What this task involves:
Write out the entries below exactly. End with the line that contains "Delegation‘.".

☆ ☆ ☆ ☆ ☆ ☆ ☆

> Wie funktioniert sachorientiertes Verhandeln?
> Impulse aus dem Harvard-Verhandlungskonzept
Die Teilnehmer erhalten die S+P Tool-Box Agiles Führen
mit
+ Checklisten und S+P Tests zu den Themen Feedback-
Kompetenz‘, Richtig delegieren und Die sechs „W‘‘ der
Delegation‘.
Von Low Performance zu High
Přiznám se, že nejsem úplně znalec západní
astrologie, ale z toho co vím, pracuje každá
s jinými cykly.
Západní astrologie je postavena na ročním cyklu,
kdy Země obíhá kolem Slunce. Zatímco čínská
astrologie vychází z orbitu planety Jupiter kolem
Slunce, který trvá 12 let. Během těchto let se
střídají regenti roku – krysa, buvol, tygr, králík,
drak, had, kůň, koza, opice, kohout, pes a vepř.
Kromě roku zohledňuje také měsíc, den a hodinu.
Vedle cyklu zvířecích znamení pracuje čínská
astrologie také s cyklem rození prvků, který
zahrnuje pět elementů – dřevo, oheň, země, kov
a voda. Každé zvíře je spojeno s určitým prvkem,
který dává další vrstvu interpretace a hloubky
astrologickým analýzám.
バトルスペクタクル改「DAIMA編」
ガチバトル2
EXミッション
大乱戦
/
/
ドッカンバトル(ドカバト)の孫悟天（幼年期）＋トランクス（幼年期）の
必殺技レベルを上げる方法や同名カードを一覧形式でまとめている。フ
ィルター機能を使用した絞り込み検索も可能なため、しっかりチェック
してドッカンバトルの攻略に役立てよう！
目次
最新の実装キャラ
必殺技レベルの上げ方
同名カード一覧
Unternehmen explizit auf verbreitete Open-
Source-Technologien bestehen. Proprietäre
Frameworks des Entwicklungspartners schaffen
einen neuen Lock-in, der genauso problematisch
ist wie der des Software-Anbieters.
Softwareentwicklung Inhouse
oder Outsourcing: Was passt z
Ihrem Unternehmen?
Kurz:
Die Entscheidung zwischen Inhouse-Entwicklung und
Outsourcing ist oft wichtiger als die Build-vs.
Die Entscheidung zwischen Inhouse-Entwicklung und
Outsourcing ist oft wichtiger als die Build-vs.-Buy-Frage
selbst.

☆ ☆ ☆ ☆ ☆ ☆ ☆

Completed exercise:
> Wie funktioniert sachorientiertes Verhandeln?
> Impulse aus dem Harvard-Verhandlungskonzept
Die Teilnehmer erhalten die S+P Tool-Box Agiles Führen
mit
+ Checklisten und S+P Tests zu den Themen Feedback-
Kompetenz‘, Richtig delegieren und Die sechs „W‘‘ der
Delegation‘.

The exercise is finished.